WHAT YOU ARE ASKED TO DO
As the answer, give every line of the records that includes the word "Atlanta".

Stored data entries
☆ ☆ ☆ ☆ ☆

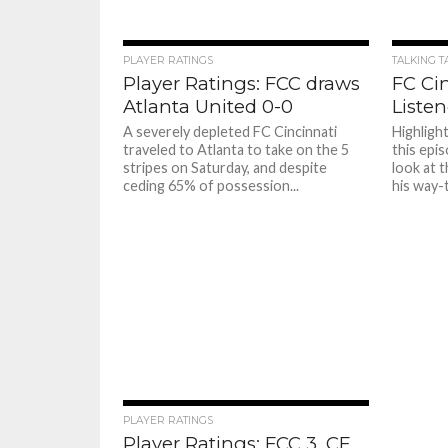
PLAYER RATINGS
TALKING T
Player Ratings: FCC draws
FC Ci
Atlanta United 0-0
Listen
A severely depleted FC Cincinnati
Highligh
traveled to Atlanta to take on the 5
this epi
stripes on Saturday, and despite
look at 
ceding 65% of possession...
his way-
PLAYER RATINGS
Player Ratings: FCC 3, CF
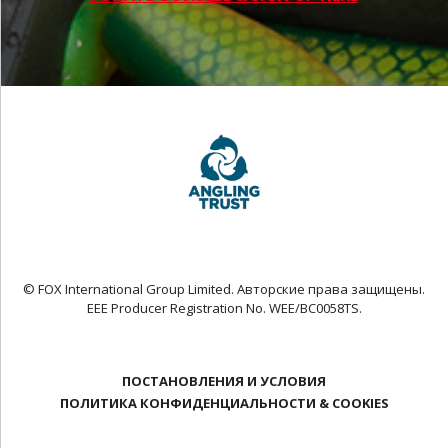
© FOX International Group Limited. Авторские права защищены.
EEE Producer Registration No. WEE/BC0058TS.
ПОСТАНОВЛЕНИЯ И УСЛОВИЯ
ПОЛИТИКА КОНФИДЕНЦИАЛЬНОСТИ & COOKIES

☆ ☆ ☆ ☆ ☆

TASK RESULT
Atlanta United 0-0
traveled to Atlanta to take on the 5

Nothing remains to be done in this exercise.